Daniel Nemukuyu Senior Reporter
VICE President Phelekezela Mphoko, by operation of law, became Acting President following the resignation of former President Robert Gabriel Mugabe, but the ruling Zanu-PF has a right to nominate its next substantive leader within 90 days from the day of resignation, legal experts have said. In an interview, Advocate Thabani Mpofu said VP Mphoko was now the Acting President, but Zanu-PF, being the ruling party, must now nominate a substantive successor to Cde Mugabe.
“From here the process is governed by paragraph 14 of the Sixth Schedule. VP Mphoko is as of now the Acting President. Zanu-PF must now nominate a replacement and advise the Speaker accordingly. “The replacement assumes office upon being sworn in by the Chief Justice or the most senior judge available,” said Adv Mpofu.
University of Zimbabwe law lecturer Professor Lovemore Madhuku said Zanu-PF could nominate its replacement and advise the Speaker minutes after the resignation. “Zanu-PF, being the party of the former President, has the right to nominate a successor within 90 days. They can do it any time, even now or within minutes if they are ready.

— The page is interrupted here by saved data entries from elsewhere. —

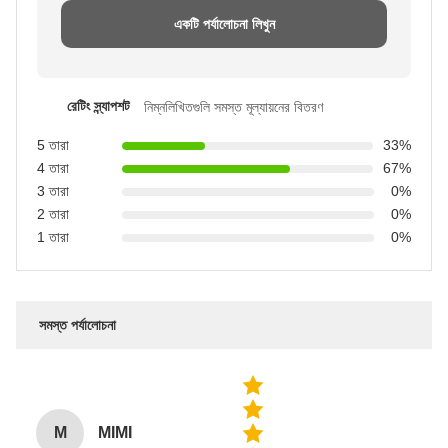
একটি পর্যালোচনা লিখুন
রেটিং স্ন্যাপশট
নিম্নলিখিতগুলি সমস্ত মূল্যায়নের বিতরণ
5 তারা
33%
4 তারা
67%
3 তারা
0%
2 তারা
0%
1 তারা
0%
সমস্ত পর্যালোচনা
M
MIMI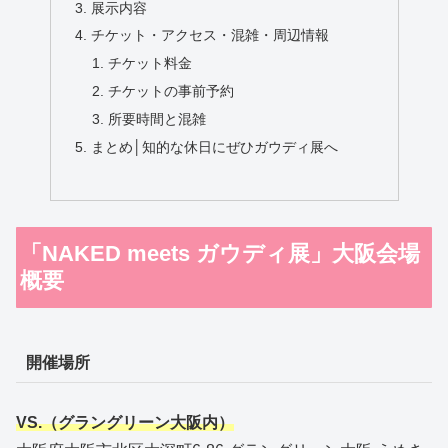
展示内容
チケット・アクセス・混雑・周辺情報
チケット料金
チケットの事前予約
所要時間と混雑
まとめ│知的な休日にぜひガウディ展へ
「NAKED meets ガウディ展」大阪会場
概要
開催場所
VS.（グラングリーン大阪内）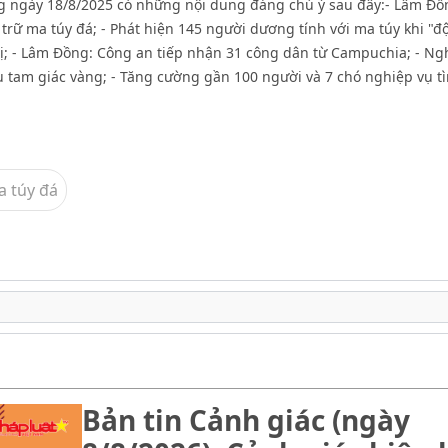
ơng ngày 18/8/2025 có những nội dung đáng chú ý sau đây:- Lâm Đồ
 trữ ma túy đá; - Phát hiện 145 người dương tính với ma túy khi "độ
rị; - Lâm Đồng: Công an tiếp nhận 31 công dân từ Campuchia; - Ng
u tam giác vàng; - Tăng cường gần 100 người và 7 chó nghiệp vụ t
a túy đá
Bản tin Cảnh giác (ngày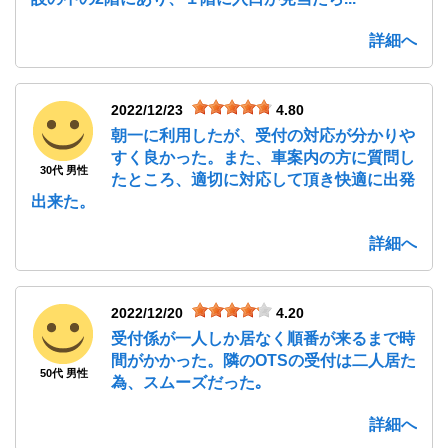
詳細へ
2022/12/23
4.80
朝一に利用したが、受付の対応が分かりや
すく良かった。また、車案内の方に質問し
30代 男性
たところ、適切に対応して頂き快適に出発
出来た。
詳細へ
2022/12/20
4.20
受付係が一人しか居なく順番が来るまで時
間がかかった。隣のOTSの受付は二人居た
50代 男性
為、スムーズだった｡
詳細へ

“VP Mphoko can only act as President for minutes if Zanu-PF is ready with its nominee,” said Prof Madhuku. Prof Madhuku said the nominated successor would be substantive President up to the end of his or her predecessor’s term, which expires in August 2018. He said VP Mphoko should work with the former President’s Cabinet, but the new substantive leader can appoint new ministers.
“In terms of the law, VP Mphoko, in his capacity as Acting President, will continue working with the Cabinet ministers left behind by the former President until the appointment of a substantive leader. The new substantive leader will appoint a new Cabinet,” said Prof Madhuku.

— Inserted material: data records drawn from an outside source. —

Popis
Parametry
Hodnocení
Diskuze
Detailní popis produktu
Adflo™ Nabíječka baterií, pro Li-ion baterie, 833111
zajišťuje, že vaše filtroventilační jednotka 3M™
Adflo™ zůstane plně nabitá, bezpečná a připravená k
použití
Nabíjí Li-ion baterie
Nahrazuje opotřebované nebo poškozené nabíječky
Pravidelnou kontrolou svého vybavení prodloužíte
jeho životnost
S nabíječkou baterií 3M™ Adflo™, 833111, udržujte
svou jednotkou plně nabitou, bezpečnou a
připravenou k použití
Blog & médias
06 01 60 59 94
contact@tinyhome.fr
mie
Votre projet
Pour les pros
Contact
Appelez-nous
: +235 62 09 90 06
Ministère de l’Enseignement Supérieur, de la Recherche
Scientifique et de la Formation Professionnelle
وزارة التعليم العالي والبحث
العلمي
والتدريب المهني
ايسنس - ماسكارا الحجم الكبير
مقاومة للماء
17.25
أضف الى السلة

Another expert, Mr Tendai Toto, said it was in the interest of Zimbabweans to agree on a Government of National Unity. “It will be up to the political players to allow talks to form a Government of National Unity and agree not to hold elections for a period of up to five years until electoral reforms are done. It is in the interests of the people of Zimbabwe to ensure that a transitional Government is put in place and life goes on,” said Mr Toto.